子どもたちが生きる数十年後は、いったいどんな未来になっているのでしょうか。それを予想するのは難しいですが「劇的な変化が次々と起きる社会」であることは間違いないでしょう。そんな未来を生き抜くには、どんな力が必要なのでしょうか? そこでお薦めなのが、『世界標準の子育て』です。本書は4000人を超えるグローバル人材を輩出してきた船津徹氏が、世界中の子育ての事例や理論をもとに「未来の子育てのスタンダード」を解説しています。本連載では本書の内容から、これからの時代の子育てに必要な知識をお伝えしていきます。

世界標準の子育てPhoto: Adobe Stock

勉強以外の習い事が「子どもの選択肢」を広げる

 日本では「文武両道」という言葉はもはや死語になりつつありますが、欧米ではスポーツ、音楽などの課外活動に真剣に取り組んでいる子どもほど「Well Rounded Person/均整のとれた人」に育つという考え方があります。

 ハリウッドで活躍する俳優のマシ・オカさんは『HEROES/ヒーローズ』というドラマで準主役(時を止める超能力を持ち、「ヤッター!」が決めゼリフのサラリーマン)を演じ、その名を世界で知られるようになりました。

 日本では「英語と日本語を流暢に操るバイリンガル役者」として知られていると思いますが、実は本職はコンピューターエンジニアなのです。

 マシ・オカさんは幼少期に母親とアメリカに移住し、名門のブラウン大学に入学(ハーバード大学にも合格しましたが辞退)。

 そこでコンピューターサイエンス(プログラミング)を学びます。

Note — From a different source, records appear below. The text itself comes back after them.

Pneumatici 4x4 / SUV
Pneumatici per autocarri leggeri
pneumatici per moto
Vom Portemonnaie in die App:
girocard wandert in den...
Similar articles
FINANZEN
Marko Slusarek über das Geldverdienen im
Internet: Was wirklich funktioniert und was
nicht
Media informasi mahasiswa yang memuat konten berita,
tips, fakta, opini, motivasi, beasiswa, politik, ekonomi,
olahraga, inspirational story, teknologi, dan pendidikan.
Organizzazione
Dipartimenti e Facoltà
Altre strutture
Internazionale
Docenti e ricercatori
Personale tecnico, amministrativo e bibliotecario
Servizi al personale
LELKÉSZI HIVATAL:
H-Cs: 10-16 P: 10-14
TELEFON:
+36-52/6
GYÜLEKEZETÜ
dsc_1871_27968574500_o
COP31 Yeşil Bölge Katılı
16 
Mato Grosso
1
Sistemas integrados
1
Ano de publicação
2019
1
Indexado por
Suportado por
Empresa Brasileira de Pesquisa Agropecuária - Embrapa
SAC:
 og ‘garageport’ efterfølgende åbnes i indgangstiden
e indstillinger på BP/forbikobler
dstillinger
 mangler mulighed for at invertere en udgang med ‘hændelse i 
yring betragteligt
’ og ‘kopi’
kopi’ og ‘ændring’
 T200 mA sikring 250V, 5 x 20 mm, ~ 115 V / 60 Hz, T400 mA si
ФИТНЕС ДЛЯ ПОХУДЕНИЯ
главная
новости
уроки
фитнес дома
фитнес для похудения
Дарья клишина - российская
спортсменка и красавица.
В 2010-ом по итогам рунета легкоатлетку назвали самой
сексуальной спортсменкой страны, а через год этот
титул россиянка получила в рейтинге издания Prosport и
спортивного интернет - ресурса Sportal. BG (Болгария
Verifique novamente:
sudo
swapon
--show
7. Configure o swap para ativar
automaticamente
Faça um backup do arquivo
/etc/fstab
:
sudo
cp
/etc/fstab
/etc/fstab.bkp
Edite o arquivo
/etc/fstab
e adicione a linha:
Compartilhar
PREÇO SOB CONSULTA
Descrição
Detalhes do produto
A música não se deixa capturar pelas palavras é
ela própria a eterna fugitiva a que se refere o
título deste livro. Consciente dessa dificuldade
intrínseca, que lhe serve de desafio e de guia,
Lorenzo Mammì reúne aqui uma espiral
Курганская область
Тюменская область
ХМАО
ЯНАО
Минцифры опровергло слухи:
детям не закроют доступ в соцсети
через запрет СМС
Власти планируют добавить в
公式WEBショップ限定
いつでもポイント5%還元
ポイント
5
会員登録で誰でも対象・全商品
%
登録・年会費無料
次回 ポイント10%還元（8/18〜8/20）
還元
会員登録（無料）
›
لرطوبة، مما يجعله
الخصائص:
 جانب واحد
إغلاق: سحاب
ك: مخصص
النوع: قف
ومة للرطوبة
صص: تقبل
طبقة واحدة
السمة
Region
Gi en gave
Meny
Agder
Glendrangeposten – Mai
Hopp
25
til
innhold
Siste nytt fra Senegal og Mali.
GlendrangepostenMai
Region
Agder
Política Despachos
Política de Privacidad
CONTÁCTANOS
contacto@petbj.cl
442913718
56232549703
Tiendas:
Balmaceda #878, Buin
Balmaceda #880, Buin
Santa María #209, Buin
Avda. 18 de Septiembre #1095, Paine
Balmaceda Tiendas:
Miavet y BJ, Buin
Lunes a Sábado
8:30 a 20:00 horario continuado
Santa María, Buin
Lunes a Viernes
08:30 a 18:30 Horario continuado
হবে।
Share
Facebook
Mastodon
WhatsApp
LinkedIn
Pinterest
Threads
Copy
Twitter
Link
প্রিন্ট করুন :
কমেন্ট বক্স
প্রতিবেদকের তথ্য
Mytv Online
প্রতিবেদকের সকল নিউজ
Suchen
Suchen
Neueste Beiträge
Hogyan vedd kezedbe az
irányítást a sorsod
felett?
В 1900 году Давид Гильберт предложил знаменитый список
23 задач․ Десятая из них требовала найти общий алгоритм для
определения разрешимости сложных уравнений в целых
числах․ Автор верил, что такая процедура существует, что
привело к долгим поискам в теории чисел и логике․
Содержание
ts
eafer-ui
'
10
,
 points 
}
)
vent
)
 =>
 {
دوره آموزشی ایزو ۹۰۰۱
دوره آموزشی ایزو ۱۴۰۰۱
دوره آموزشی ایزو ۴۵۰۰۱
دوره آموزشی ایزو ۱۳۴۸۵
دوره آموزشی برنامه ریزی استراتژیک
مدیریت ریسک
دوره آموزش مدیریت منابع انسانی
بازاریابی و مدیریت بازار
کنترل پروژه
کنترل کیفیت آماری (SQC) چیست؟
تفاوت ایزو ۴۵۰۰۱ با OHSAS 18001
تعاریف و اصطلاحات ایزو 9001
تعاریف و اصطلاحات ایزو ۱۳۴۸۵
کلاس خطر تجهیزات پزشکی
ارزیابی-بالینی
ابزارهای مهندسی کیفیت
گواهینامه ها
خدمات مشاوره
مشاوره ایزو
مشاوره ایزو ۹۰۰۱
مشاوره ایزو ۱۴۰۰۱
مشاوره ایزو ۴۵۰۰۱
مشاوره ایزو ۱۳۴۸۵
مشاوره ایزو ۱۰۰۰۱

12歳の時には「アジア系アメリカ人の卓越した頭脳」という『タイム』誌の特集で表紙を飾るほどの秀才でした。

 ただ彼は専門の勉強だけでなく、日本語、英語に加えてスペイン語とフランス語も話すマルチリンガル。剣道は有段者。

 大学時代はアカペラグループでボイスパーカッションを担当するなど、勉強以外の分野でもさまざまな武器を身につけてきたのです。

 その結果、「右脳と左脳の両方を使うことで人間の可能性を追求する」といって、役者の世界に足を踏み入れました。培ってきたさまざまな武器を融合させることで、芸能の世界で活躍しています。

 このように勉強以外の習い事は、子どもの社会性や精神面の発達を促し、将来的にも選択肢の幅を広げることにもなるのです。

チームスポーツが特におすすめな理由

 私が住んでいるアメリカの場合、まずは地域の「チームスポーツ」に子どもを入れます。

 技術は二の次で、どんどん試合に参加させて、真剣に競い合うことのおもしろさを体験させるのです。

 週末になると、あちこちのグラウンドで子どもたちが汗まみれになって試合をしている姿を見ることができます。

 特にチームで行なうスポーツの場合には、コツコツ努力する根気強さ、失敗を恐れずチャレンジする精神、仲間と助け合う心、最後まであきらめない忍耐力、プレッシャーに負けない精神力、チームの一員としての責任感、コーチやサポートしてくれる人たちへの感謝の心や尊敬の心などを得ることができます。

 これらの精神は、世界の企業が求めるリーダー像そのものです。

 スポーツは子どもの自信を育て、助け合いの精神を育て、リーダーシップを育成してくれる。だから子どものスポーツ参加が重視されるのです。

 実際、私が見てきたケースでも、勉強と並行してスポーツを真剣に続けてきた子どもには「粘り強さ」「立ち直る力」が身についています。

 少々の挫折や失敗を経験しても、気を取り直して再び努力を継続していくことができるのです。